Eyraud Rémi, Ayache Stéphane, Tsvetkov Philipp O, Kalidindi Shanmugha Sri, Baksheeva Viktoriia E, Boissonneau Sébastien, Jiguet-Jiglaire Carine, Appay Romain, Nanni-Metellus Isabelle, Chinot Olivier, Devred François, Tabouret Emeline
Laboratoire Hubert Curien UMR 5516, UJM-Saint-Etienne, University Lyon, CNRS, 42000 Saint Etienne, France.
LIS, Aix Marseille Univ, CNRS, 13288 Marseille, France.
Cancers (Basel). 2023 Jan 26;15(3):760. doi: 10.3390/cancers15030760.

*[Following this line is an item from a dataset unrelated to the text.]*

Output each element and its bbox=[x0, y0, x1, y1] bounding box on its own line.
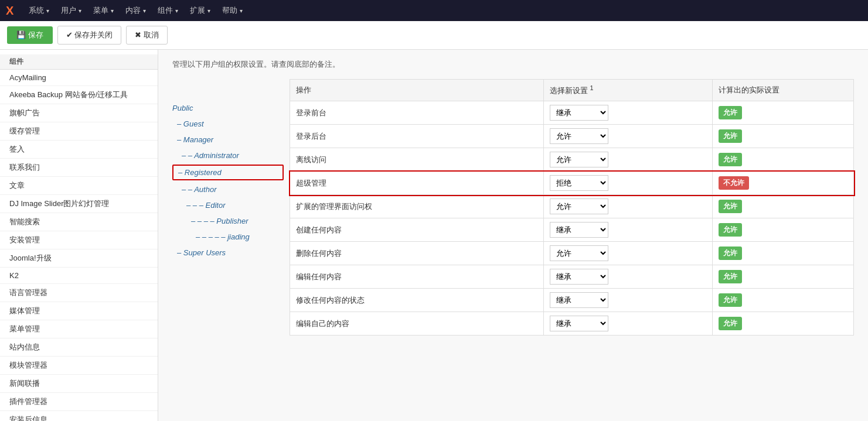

Glioblastoma (GBM) is the most frequent and aggressive primary brain tumor in adults. Recently, we demonstrated that plasma denaturation profiles of glioblastoma patients obtained using Differential Scanning Fluorimetry can be automatically distinguished from healthy controls with the help of Artificial Intelligence (AI). Here, we used a set of machine-learning algorithms to automatically classify plasma denaturation profiles of glioblastoma patients according to their EGFR status. We found that Adaboost AI is able to discriminate alterations in GBM with an 81.5% accuracy. Our study shows that the use of these plasma denaturation profiles could answer the unmet neuro-oncology need for diagnostic predictive biomarker in combination with brain MRI and clinical data, in order to allow for a rapid orientation of patients for a definitive pathological diagnosis and then treatment. We complete this study by showing that discriminating another mutation, MGMT, seems harder, and that post-surgery monitoring using our approach is not conclusive in the 48 h that follow the surgery.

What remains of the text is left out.